Der Film wurde auf dem 68. Internationalen Filmfestival von Berlin bereits bei seiner Premiere hoch gelobt und später als offizieller Beitrag Perus für den Oscar in der Kategorie Bester internationaler Film ausgewählt. Delgado-Aparicio hat es geschafft, mit prägnanter Bildsprache und emotionaler Tiefe eine spannende Geschichte zu weben, die sowohl tief verwurzelt in ihrer Kultur als auch universell nachvollziehbar ist.
Ein zentrales Thema des Films ist der schmerzhafte Prozess der Akzeptanz in einer Gesellschaft, die von Traditionen geprägt ist. Während Segundo mit der Entdeckung der sexuellen Identität seines Vaters zu kämpfen hat, wirft der Film Fragen nach Toleranz und persönlicher Freiheit auf. Tradition fordert Gehorsam, während innere Wünsche nach Selbstausdruck und Freiheit streben. Die Herausforderung, zwischen diesen beiden Polen zu navigieren, ist nicht nur für Segundo real, sondern auch eine universelle Erfahrung.
Ein weiterer Aspekt von 'Retablo', der oft hervorgehoben wird, ist die Verwendung der Quechua-Sprache, die neben Spanisch gesprochen wird. Es verbindet die Vergangenheit mit der Gegenwart und beleuchtet gleichzeitig die reiche kulturelle Geschichte der Region. Linguistisch engagiert dieser Film die Zuschauer auf eine eindringliche Weise, die dazu beiträgt, die Authentizität der dargestellten Welt zu bewahren.

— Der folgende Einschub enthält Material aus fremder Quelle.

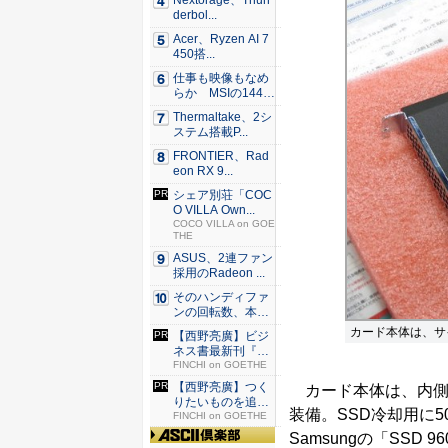
Nextorage、Thun
derbol...
Acer、Ryzen AI 7
450搭...
仕事も映像もなめ
らか MSIの144H
z...
Thermaltake、2シ
ステム搭載P...
FRONTIER、Rad
eon RX 9...
シェア別荘「COC
O VILLA Own...
COCO VILLA on GOE
THE
ASUS、2連ファン
採用のRadeon ...
そのハンディファ
ンの回転数、本
当？ 20...
カード本体は、サイズ21
【西野亮廣】ビジ
ネス書最新刊『北
極星 僕...
FINCHI on GOETHE
【西野亮廣】つく
カード本体は、内側
りたいものを追求
装備。SSD冷却用に
できる環...
FINCHI on GOETHE
Samsungの「SSD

Interessant ist auch, wie 'Retablo' traditionelle Geschlechterrollen infrage stellt. Durch seine sanfte, aber kraftvolle Erzählweise fordert der Film stereotype Vorstellungen von Männlichkeit heraus und zeigt die Stärke von Verletzlichkeit. Während die Gesellschaft oft starre Erwartungen hat, zeigt Segundo's Reise, dass wahre Stärke im Akzeptieren und Ausdrücken der eigenen Identität liegt.
Aus oppositioneller Perspektive könnte man argumentieren, dass der Film zu stark auf der folkloristischen Darstellung beruht und dabei möglicherweise den universalen emotionalen Kern aus den Augen verliert. Doch gerade die kulturelle Dichte des Films ermöglicht einen tiefen Einblick in die Herausforderungen und den Reichtum des ländlichen Lebens in Peru.

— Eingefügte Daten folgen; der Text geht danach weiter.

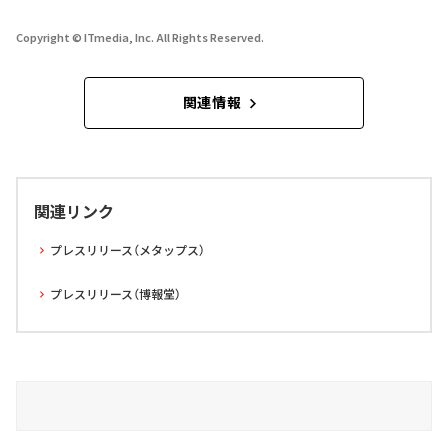
Copyright © ITmedia, Inc. All Rights Reserved.
関連情報
関連リンク
プレスリリース（メタップス）
プレスリリース（博報堂）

Die visuelle Ästhetik von 'Retablo' ist ebenso erwähnenswert. Die atemberaubenden Landschaftsaufnahmen schaffen eine poetische Leinwand, auf der die Geschichte erzählt wird. Diese Kulisse verstärkt die emotionale Isolation der Charaktere und hebt die Themen Trauer und Hoffnung auf bemerkenswerte Weise hervor.

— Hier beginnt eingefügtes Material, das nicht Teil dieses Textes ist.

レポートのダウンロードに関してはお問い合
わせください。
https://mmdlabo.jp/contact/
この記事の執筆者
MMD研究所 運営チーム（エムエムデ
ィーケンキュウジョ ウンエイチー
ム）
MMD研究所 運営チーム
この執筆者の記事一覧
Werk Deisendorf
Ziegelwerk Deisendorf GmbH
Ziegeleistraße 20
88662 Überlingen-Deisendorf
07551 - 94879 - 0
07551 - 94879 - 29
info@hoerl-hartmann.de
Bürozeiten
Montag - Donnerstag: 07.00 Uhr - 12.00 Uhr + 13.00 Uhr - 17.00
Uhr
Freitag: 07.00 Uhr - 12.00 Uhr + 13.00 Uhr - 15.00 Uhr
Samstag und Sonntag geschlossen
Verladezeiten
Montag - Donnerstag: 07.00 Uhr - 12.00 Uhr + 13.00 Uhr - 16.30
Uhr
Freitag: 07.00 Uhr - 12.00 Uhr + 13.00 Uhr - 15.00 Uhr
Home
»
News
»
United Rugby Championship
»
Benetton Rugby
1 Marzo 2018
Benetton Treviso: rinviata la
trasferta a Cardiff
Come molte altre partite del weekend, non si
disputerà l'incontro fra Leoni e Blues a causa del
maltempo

Für die Generation Z, die in einer zunehmend globalisierten Welt aufwächst, bietet 'Retablo' eine ehrliche Reflexion über die Suche nach Identität inmitten traditioneller Zwänge. Er zeigt, dass die Herausforderung, in einer Welt voller Erwartungen zu bestehen, universell ist. Demokratie und gesellschaftlicher Fortschritt können nicht ohne den schwierigen, aber essentiellen Prozess der Akzeptanz und des Verständnisses erreicht werden.
Alles in allem ist 'Retablo' ein filmisches Kunstwerk, das durch seine narrative Kraft und seinen kulturellen Reichtum beeindruckt. Es fordert seine Zuschauer auf, über die Komplexität menschlicher Beziehungen nachzudenken und zugleich die Kraft der authentischen Selbstentdeckung zu fühlen. Die Auseinandersetzung mit solchen Narrationen, die verletzliche und dennoch starke Stimmen präsentieren, ist entscheidend, um die Welt in ihrer vollen Vielfalt zu verstehen. Vielleicht liegt die größte Erkenntnis darin, dass wahre Schönheit nicht nur in der Prismatik der Farben und Traditionen, sondern auch in der Vielfalt und Tiefe menschlicher Erfahrungen liegt.